The lack of technology literacy within institutions and especially board members is a hurdle that needs to be overcome rapidly if an organization wants to improve innovation. The brave presenters admitted to it but were quick to point out that their boards were conscious of the issue and taking steps to address it. It might also have been a cry out and warming to those directors and senior executives that still believe that tight regulations will shield them from new entrants into the market.

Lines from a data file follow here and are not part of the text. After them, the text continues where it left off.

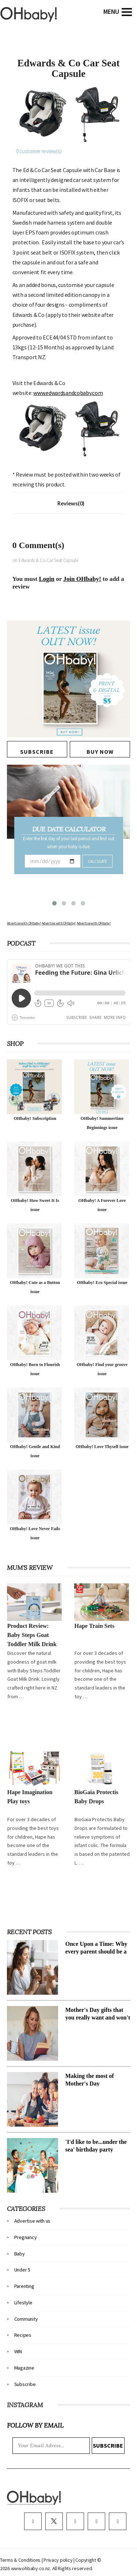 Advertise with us (32, 2221)
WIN (18, 2351)
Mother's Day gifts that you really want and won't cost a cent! (97, 2017)
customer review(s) (39, 151)
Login (47, 578)
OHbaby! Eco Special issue (102, 1282)
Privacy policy (58, 2560)
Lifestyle (23, 2302)
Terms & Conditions (21, 2560)
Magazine (24, 2367)
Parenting (24, 2286)
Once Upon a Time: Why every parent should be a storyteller (96, 1951)
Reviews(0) (70, 503)
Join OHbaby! (82, 578)
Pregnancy (25, 2237)
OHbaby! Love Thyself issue (102, 1446)
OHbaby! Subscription (35, 1118)
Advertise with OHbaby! (24, 923)
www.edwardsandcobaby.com (68, 392)
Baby (19, 2253)
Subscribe (24, 2384)
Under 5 (22, 2269)
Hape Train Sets (95, 1626)
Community (26, 2319)
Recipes (22, 2335)
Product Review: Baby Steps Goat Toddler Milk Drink (32, 1635)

Existing institutions are holding on to core values and stressing that trust and reputation with customers is more important than ever and above anything else including innovation. But are they clutching straws? In some areas of the industry, like payment systems, consumers are willing to try new things (non-traditional players), and the adoption of PayPal over the last few years is a good example. We now see some retailers accepting Bitcoin; is that just a fad or the beginnings of a new era?
Statistics tell us that 85 percent of defectors are satisfied customers. However, customer satisfaction alone is not enough to earn their loyalty and advocacy. Businesses need innovation. While banking remains a sticky business where reputation is important, the industry could see some erosion in those areas where reputation and history is less important and convenience, speed and fast results are more valued.
It’s not all doom and gloom for the prevailing players; their pre-existing diverse channels, from digital to actual branches and extensive customer-service capabilities, are a significant edge. The biggest threat might not come from outside but from within the industry itself, where a more nimble player will succeed in developing a start-up culture and leveraging technology and excellent customer services to create the most innovative products and services the consumers haven’t even dreamed of such as “insurance should no longer be driven by fear” suggested by Lean-Ann Walker from AMP.
Another emerging people issue that was raised was the lack of a pipeline of people in the Gen Y/Millennial group. Neither the industry nor the technology sector is appealing to them, especially to women who are not enrolling in technology degrees. Yet the industry is crying out for people who are capable of adapting to change and learning fast.
Tacit knowledge and transferring that into the digital age is another important human resources issue that innovating businesses should be aware of.